Clowns to the Left. Jokers to the right.
Thursday, July 18, 2019
I will admit I can be a little jaded and cynical. I try label myself a realist. I am not Little Mary Sunshine nor The Princess of Darkness.
My life experience has brought me to this position.
My home life? Too much detail to go into but just a brief summary. Husband on dialysis three days a week. My daughter is adopted. Her childhood is of pure nightmares until she came to me. Now we are dealing with the aftermath. I do love my family don't get me wrong. It's not all gloom and doom. We have been dealt a hard hand.
My job? Ha! Such a hot mess. My boss drinks to much wine and is wacked out for most of the day and my owner is like the boss in the movie The Devil Wears Prada. He asks for the impossible. Also, I deal with all kinds of crazy people all.day.long.
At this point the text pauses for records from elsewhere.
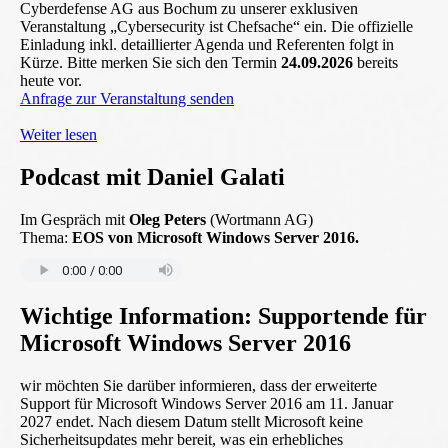
Cyberdefense AG aus Bochum zu unserer exklusiven
Veranstaltung „Cybersecurity ist Chefsache“ ein. Die offizielle
Einladung inkl. detaillierter Agenda und Referenten folgt in
Kürze. Bitte merken Sie sich den Termin
24.09.2026
bereits
heute vor.
Anfrage zur Veranstaltung senden
Weiter lesen
Podcast mit Daniel Galati
Im Gespräch mit
Oleg Peters
(Wortmann AG)
Thema:
EOS von Microsoft Windows Server 2016.
Wichtige Information: Supportende für
Microsoft Windows Server 2016
wir möchten Sie darüber informieren, dass der erweiterte
Support für Microsoft Windows Server 2016 am 11. Januar
2027 endet. Nach diesem Datum stellt Microsoft keine
Sicherheitsupdates mehr bereit, was ein erhebliches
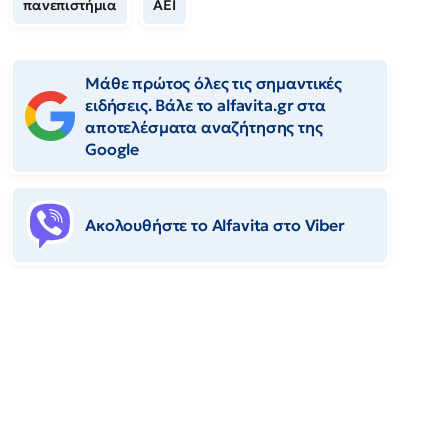
πανεπιστήμια
ΑΕΙ
Μάθε πρώτος όλες τις σημαντικές
ειδήσεις. Βάλε το alfavita.gr στα
αποτελέσματα αναζήτησης της
Google
Ακολουθήστε το Αlfavita στο Viber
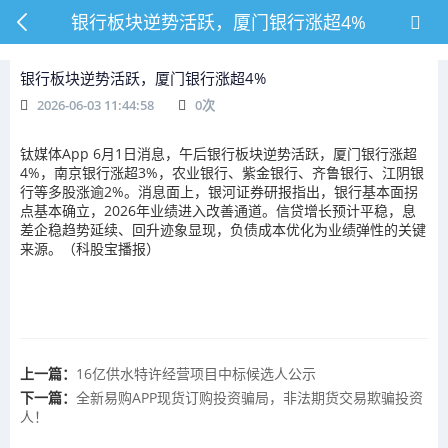
银行板块逆势活跃，厦门银行涨超4%
银行板块逆势活跃，厦门银行涨超4%
2026-06-03 11:44:58
0
次
钛媒体App 6月1日消息，午后银行板块逆势活跃，厦门银行涨超
4%，南京银行涨超3%，农业银行、紫金银行、齐鲁银行、江阴银
行等多股涨逾2%。消息面上，银河证券研报指出，银行基本面拐
点基本确立，2026年业绩进入改善通道。信贷增长预计平稳，息
差企稳趋势延续、回升迹象显现，负债成本优化为业绩弹性的关键
来源。（科股宝播报）
上一篇：
16亿供水特许经营项目中标候选人公示
下一篇：
全新易购APP现货订购投资骗局，非法期货交易欺骗投资
人！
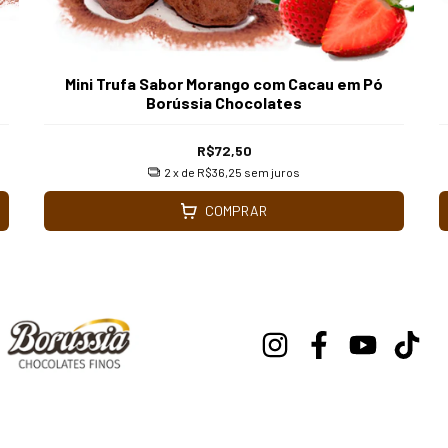
Mini Trufa Sabor Morango com Cacau em Pó
Borússia Chocolates
R$72,50
2
x de
R$36,25
sem juros
COMPRAR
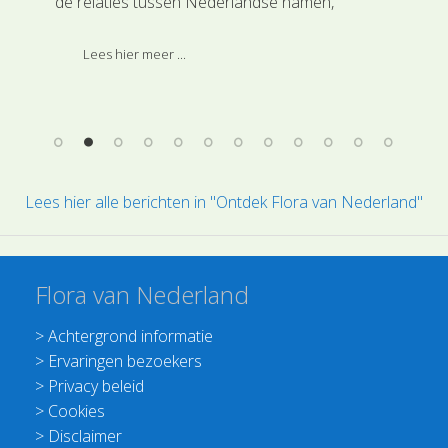
de relaties tussen Nederlandse namen,
1,2
een
Wetenschappelijke namen, Families en
inh
Hoofdgroepen.
bes
Lees hier meer ...
Lees hier alle berichten in "Ontdek Flora van Nederland"
Flora van Nederland
>
Achtergrond informatie
>
Ervaringen bezoekers
>
Privacy beleid
>
Cookies
>
Disclaimer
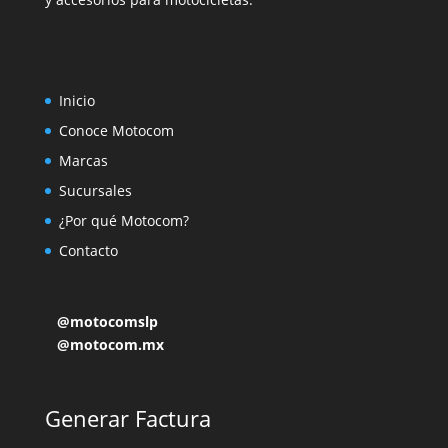
Inicio
Conoce Motocom
Marcas
Sucursales
¿Por qué Motocom?
Contacto
@motocomslp
@motocom.mx
Generar Factura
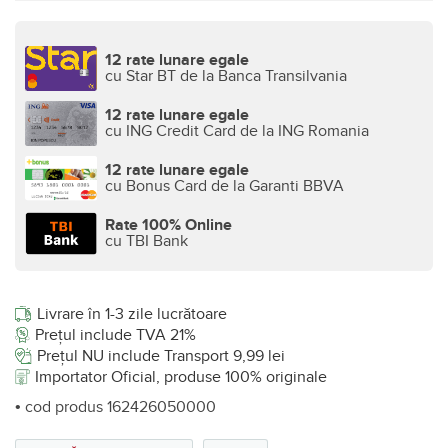
12 rate lunare egale
cu Star BT de la Banca Transilvania
12 rate lunare egale
cu ING Credit Card de la ING Romania
12 rate lunare egale
cu Bonus Card de la Garanti BBVA
Rate 100% Online
cu TBI Bank
Livrare în 1-3 zile lucrătoare
Prețul include TVA 21%
Prețul NU include Transport 9,99 lei
Importator Oficial, produse 100% originale
• cod produs 162426050000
So I go from B.S. situation to B.S. situation with sometimes no end in sight.
I don't know how I stay strong. Its super tough. Some days I can't keep it together and break down. Today was one of those days. Sat in the office crying. Then I had to walk into the maintenance office and cried there.
I left work and went to.my " resort." Which is what I call the YMCA. I worked out, swam, and sat in the hot tub. My reward for a craptastic day.
I didn't drive to KFC like I wanted to. Man those Cinnabon biscuits sound good! I ate a banana a few nuts an a couple of 100 cal. granola things.
I do try to find a bright spot even when things seem awful. Trying not to be soo jaded and cynical. On the flip side I try not to be so Mary Poppins either.
So I guess my blog is a lot like me. Stuck in the middle and I am ok with that.